### Dataset items
========

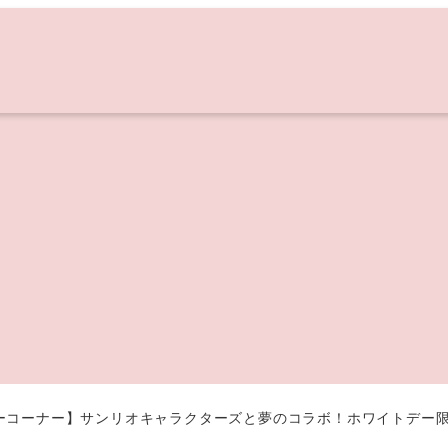
ーコーナー】サンリオキャラクターズと夢のコラボ！ホワイトデー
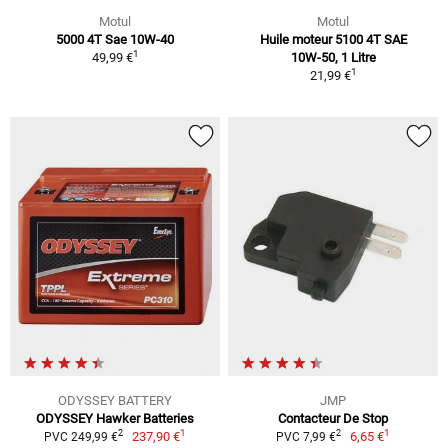
Motul
Motul
5000 4T Sae 10W-40
Huile moteur 5100 4T SAE
1
49,99 €
10W-50, 1 Litre
1
21,99 €
ODYSSEY BATTERY
JMP
ODYSSEY Hawker Batteries
Contacteur De Stop
1
1
2
2
237,90 €
6,65 €
PVC 249,99 €
PVC 7,99 €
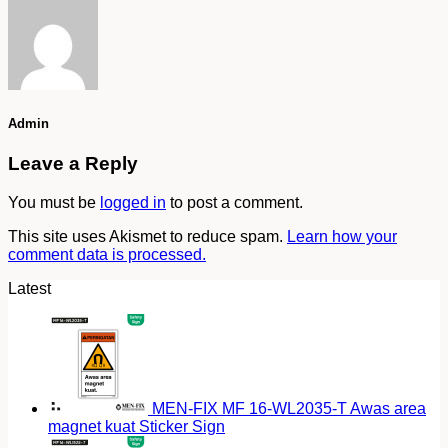
Admin
Leave a Reply
You must be
logged in
to post a comment.
This site uses Akismet to reduce spam.
Learn how your
comment data is processed.
Latest
MEN-FIX MF 16-WL2035-T Awas area
magnet kuat Sticker Sign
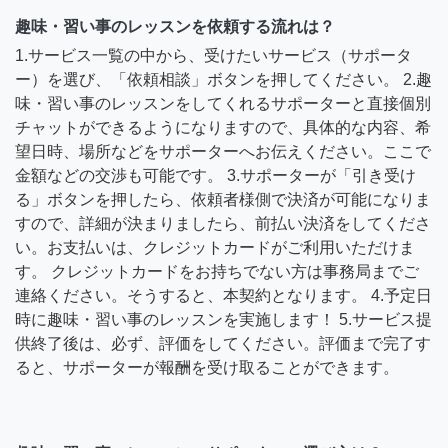
趣味・習い事のレッスンを依頼する流れは？
1.サービス一覧の中から、受けたいサービス（サポータ
ー）を選び、「依頼相談」ボタンを押してください。 2.趣
味・習い事のレッスンをしてくれるサポーターと直接個別
チャットができるようになりますので、具体的な内容、希
望日時、場所などをサポーターへお伝えください。ここで
金額などの交渉も可能です。 3.サポーターが「引き受け
る」ボタンを押したら、依頼者様側で決済が可能になりま
すので、詳細が決まりましたら、前払い決済をしてくださ
い。お支払いは、クレジットカードがご利用いただけま
す。 クレジットカードをお持ちでない方は事務局までご
連絡ください。そうすると、本契約となります。 4.予定日
時に趣味・習い事のレッスンを実施します！ 5.サービス提
供終了後は、必ず、評価をしてください。評価まで完了す
ると、サポーターが報酬を受け取ることができます。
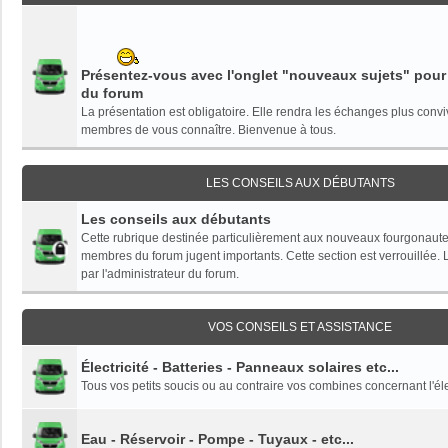
Présentez-vous avec l'onglet "nouveaux sujets" pour a
du forum
La présentation est obligatoire. Elle rendra les échanges plus convi
membres de vous connaître. Bienvenue à tous.
LES CONSEILS AUX DÉBUTANTS
Les conseils aux débutants
Cette rubrique destinée particulièrement aux nouveaux fourgonaute
membres du forum jugent importants. Cette section est verrouillée. L
par l'administrateur du forum.
VOS CONSEILS ET ASSISTANCE
Électricité - Batteries - Panneaux solaires etc...
Tous vos petits soucis ou au contraire vos combines concernant l'éle
Eau - Réservoir - Pompe - Tuyaux - etc...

========

### Work order
Without the pictures, restate each entry exactly.

### Expected answer
ーコーナー】サンリオキャラクターズと夢のコラボ！ホワイトデー
Motul
Motul
5000 4T Sae 10W-40
Huile moteur 5100 4T SAE
1
49,99 €
10W-50, 1 Litre
1
21,99 €
ODYSSEY BATTERY
JMP
ODYSSEY Hawker Batteries
Contacteur De Stop
1
1
2
2
237,90 €
6,65 €
PVC 249,99 €
PVC 7,99 €
Admin
Leave a Reply
You must be
logged in
to post a comment.
This site uses Akismet to reduce spam.
Learn how your
comment data is processed.
Latest
MEN-FIX MF 16-WL2035-T Awas area
magnet kuat Sticker Sign
趣味・習い事のレッスンを依頼する流れは？
1.サービス一覧の中から、受けたいサービス（サポータ
ー）を選び、「依頼相談」ボタンを押してください。 2.趣
味・習い事のレッスンをしてくれるサポーターと直接個別
チャットができるようになりますので、具体的な内容、希
望日時、場所などをサポーターへお伝えください。ここで
金額などの交渉も可能です。 3.サポーターが「引き受け
る」ボタンを押したら、依頼者様側で決済が可能になりま
すので、詳細が決まりましたら、前払い決済をしてくださ
い。お支払いは、クレジットカードがご利用いただけま
す。 クレジットカードをお持ちでない方は事務局までご
連絡ください。そうすると、本契約となります。 4.予定日
時に趣味・習い事のレッスンを実施します！ 5.サービス提
供終了後は、必ず、評価をしてください。評価まで完了す
ると、サポーターが報酬を受け取ることができます。
Présentez-vous avec l'onglet "nouveaux sujets" pour a
du forum
La présentation est obligatoire. Elle rendra les échanges plus convi
membres de vous connaître. Bienvenue à tous.
LES CONSEILS AUX DÉBUTANTS
Les conseils aux débutants
Cette rubrique destinée particulièrement aux nouveaux fourgonaute
membres du forum jugent importants. Cette section est verrouillée. L
par l'administrateur du forum.
VOS CONSEILS ET ASSISTANCE
Électricité - Batteries - Panneaux solaires etc...
Tous vos petits soucis ou au contraire vos combines concernant l'éle
Eau - Réservoir - Pompe - Tuyaux - etc...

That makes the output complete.